Читаем Гладиатор полностью

Глухо, почти призрачно прозвучали шаги центурионов по сверкающему мрамору ступеней храма Весты. Их ждала колесница с запряженными в нее лошадьми, которой весталки имели право пользоваться даже в центре Рима, — большая привилегия для города, в котором движение упряжек было запрещено. Центурионы поставили носилки между расположенными напротив друг друга сиденьями, пять весталок заняли свои места, и колесница тронулась с места.

Родители Туллии с окаменевшими лицами шагали вслед за колесницей, которая, обогнув базилику Эмилии и миновав Форум, направилась на север. Целью этой безмолвной процессии, к которой присоединялось все больше людей, было ровное поле у ворот в стене Сервия Туллия, неподалеку от которого располагался лагерь преторианцев. Там была уже вырыта глубокая гробница с возведенным над ней прочным каменным сводом. Из отверстия в своде выступал конец приставной лестницы. Внутри гробницы не было ничего, кроме деревянных нар, масляной лампы и рассчитанного на три дня запаса воды и хлеба.
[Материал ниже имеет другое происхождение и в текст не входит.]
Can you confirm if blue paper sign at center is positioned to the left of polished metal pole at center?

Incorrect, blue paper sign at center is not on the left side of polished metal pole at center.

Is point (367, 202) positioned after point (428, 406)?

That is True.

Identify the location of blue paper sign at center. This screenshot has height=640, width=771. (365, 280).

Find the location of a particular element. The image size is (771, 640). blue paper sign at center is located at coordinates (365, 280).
К третьему дню жрица Весты должна была уже задохнуться.

Прибыв на место, центурионы сняли носилки с колесницы и поставили их рядом с ведущим в гробницу отверстием. Вперед вышел палач, хотя меча в этот день у него в руках не было. Одним движением он сорвал покрывало с носилок, и многотысячная толпа вскрикнула в один голос. Обнаженная и дрожащая, стянутая грубыми ремнями, охватывавшими ее грудь, живот и ноги, Туллия лежала с широко раскрытыми глазами. Небо потемнело, предвещая приход бури. Палач рассек путы кинжалом. Подошедший понтифик воздел руки к небу, на котором начали уже сверкать первые вспышки молний, и обратился с громкой молитвой к Весте, умоляя богиню простить грех ее служительницы. У многих зрителей потекли по щекам слезы, когда палач и понтифик, схватив Туллию за руки, повели ее к спускавшейся в гробницу лестнице.
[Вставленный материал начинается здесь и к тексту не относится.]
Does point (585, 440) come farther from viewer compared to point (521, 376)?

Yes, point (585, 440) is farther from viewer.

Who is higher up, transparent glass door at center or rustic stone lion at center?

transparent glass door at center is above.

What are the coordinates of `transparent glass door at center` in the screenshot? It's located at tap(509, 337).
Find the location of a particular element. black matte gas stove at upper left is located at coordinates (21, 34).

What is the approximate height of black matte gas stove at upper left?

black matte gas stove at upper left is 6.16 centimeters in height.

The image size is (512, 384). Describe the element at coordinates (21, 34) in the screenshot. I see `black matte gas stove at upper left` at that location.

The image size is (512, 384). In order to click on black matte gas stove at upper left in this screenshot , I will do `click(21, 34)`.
Тысячи зрителей не обращали никакого внимания на человека, стоявшего у городской стены и издалека наблюдавшего за всей этой сценой. Он не мог видеть блуждающего по сторонам взгляда девушки, которая, не обращая внимания на протянутые к ней руки родителей, искала глазами только своего возлюбленного. Действительно ли она верила, что он где-то рядом с ее гробницей?

Вителлий отвернулся и прижался лбом к шершавому камню городской стены. Он не хотел и не мог видеть, как нежная девушка ступит на верхнюю ступеньку лестницы, отвернув лицо от первых, крупных капель дождя, а затем медленно, ступенька за ступенькой, скроется в зияющем отверстии гробницы.

Хлещущий дождь за каких-нибудь несколько минут разогнал зрителей. Палач поспешно вытащил лестницу наверх, а четыре центуриона закрыли тяжелой плитой отверстие в своде гробницы. После этого все разошлись. Вителлий колотил сжатым кулаком по стене до тех пор, пока до крови не разбил суставы. Черные как уголь тучи неслись к городу, и зеленоватые вспышки молний на какие-то доли секунды рассеивали сгущавшиеся сумерки. Гладиатор оторвался от стены и, вытянув вперед руки, пошел сквозь хлещущую из туч стену воды к тому месту, где скрылась под землей Туллия. Стараясь перекричать раскаты грома и шум дождя, Вителлий выкрикивал:

— О Юпитер, посылающий громы и молнии в знак своего гнева! Направь в меня свою стрелу, чтобы я опередил в смерти эту весталку. Юпитер, снизойди к моей мольбе!

Поскользнувшись на размокшей земле, Вителлий упал. Рыжеватая грязь облепила его. Он приподнялся, пополз вперед и на четвереньках перебрался через земляной вал, окружавший гробницу.

— Юпитер! — кричал он, обращаясь к стихиям. — Юпитер! Взгляни на меня! Испепели меня! Жизнь ничего не стоит для меня! Я не хочу жить! Услышь меня, Юпитер!

Потоки воды, стекая с земляной насыпи, образовывали настоящий водоворот на том месте, где лежала закрывавшая вход плита. Стоя в круговороте воды, Вителлий отчаянно пытался ухватиться за край плиты. Он сломал ноготь, сорвал кожу с кончиков пальцев, но все было безрезультатно.

— Туллия! — с отчаянием крикнул он в кружащуюся воду. — Услышь меня, Туллия! Это я, Вителлий!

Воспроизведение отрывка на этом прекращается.